Di tahun 2026, ukhuwah harus dimaknai sebagai kerja sama strategis. Umat Islam harus bersatu dalam ekonomi, pendidikan, dan dakwah. Tanpa persatuan, kita akan menjadi seperti buih di lautan; banyak jumlahnya namun tak memiliki kekuatan, mudah diombang-ambingkan oleh opini publik yang menyesatkan.
Waspada Fitnah Dajjal di Era Modern
Relevansi tahun 2026 juga erat kaitannya dengan kewaspadaan terhadap fitnah Dajjal. Dajjal bukan sekadar sosok, tapi juga sistem nilai yang menjungkirbalikkan kebenaran. Yang batil dianggap hak, dan yang hak dianggap batil.
Di era disrupsi ini, hoaks dan adu domba adalah “tentara” awal dari fitnah tersebut. Cara terbaik untuk menjauhkan diri dari fitnah ini adalah dengan memperkuat jamaah dan rutin mengamalkan 10 ayat pertama serta terakhir Surah Al-Kahfi, sebagaimana pesan Rasulullah SAW.
Dalam khutbah ini, khatib menasihati diri khatib sendiri dan mengajak jamaah sekalian untuk kembali ke masjid, kembali ke majelis ilmu, dan tidak memutus tali silaturahmi, karena setan (dan Dajjal) lebih mudah memangsa domba yang sendirian dan terlepas dari kawanannya.

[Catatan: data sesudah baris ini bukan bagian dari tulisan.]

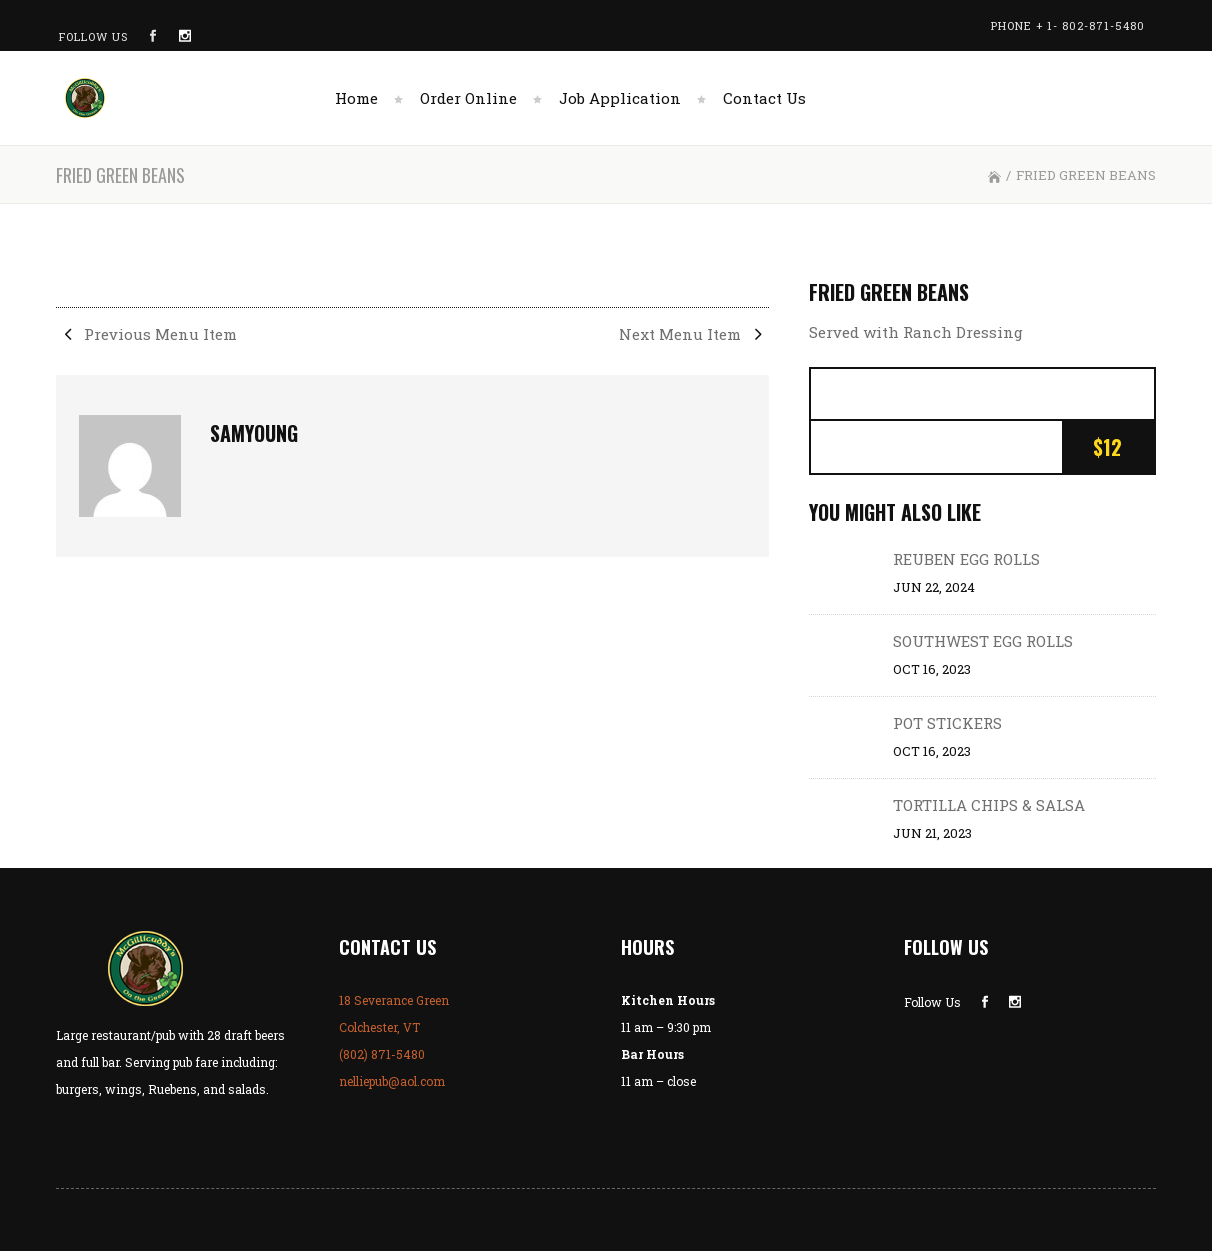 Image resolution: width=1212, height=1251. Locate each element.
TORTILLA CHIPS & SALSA (989, 805)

Penutup dan Doa (Khutbah Kedua)
Takbir 7 kali.
Marilah kita jadikan Idul Fitri ini sebagai titik nol untuk menghapus segala dendam dan syak wasangka antar sesama Muslim. Mari kita saling mendoakan agar bangsa ini dan seluruh umat Islam di dunia dijauhkan dari bencana, fitnah yang menyesatkan, dan diberikan kekuatan untuk tetap istiqamah di atas jalan As-Sunnah.
Kita memohon kepada Allah agar hati kita tidak condong kepada kesesatan setelah mendapat petunjuk. Doa yang tulus di hari yang fitri ini adalah senjata paling ampuh untuk menolak bala dan mendatangkan rahmat bagi semesta alam.
اَللَّهُمَّ اغْفِرْ لِلْمُسْلِمِيْنَ وَالْمُسْلِمَاتِ، وَالْمُؤْمِنِيْنَ وَالْمُؤْمِنَاتِ اْلأَحْيَاءِ مِنْهُمْ وَاْلأَمْوَاتِ، إِنَّكَ سَمِيْعٌ قَرِيْبٌ مُجِيْبُ الدّعَوَاتِ.
رَبّنَا لاَتُؤَاخِذْ نَا إِنْ نَسِيْنَا أَوْ أَخْطَأْنَا رَبّنَا وَلاَ تَحْمِلْ عَلَيْنَا إِصْرًا كَمَا حَمَلْتَهُ عَلََى اّلذِيْنَ مِنْ قَبْلِنَا رَبّنَا وَلاَ تًحَمّلْنَا مَالاَ طَاقَةَ لَنَا بِهِ وَاعْفُ عَنّا وَاغْفِرْ لَنَا وَارْحَمْنَا أَنْتَ مَوْلاَنَا فَانْصُرْنَا عَلَى الْقَوْمِ الْكَافِرِيْنَ.
رَبَنَا ءَاتِنَا فِي الدّنْيَا حَسَنَةً وَفِي اْلأَخِرَةِ حَسَنَةً وَقِنَا عَذَابَ النّارِ. والحمد لله رب العالمين.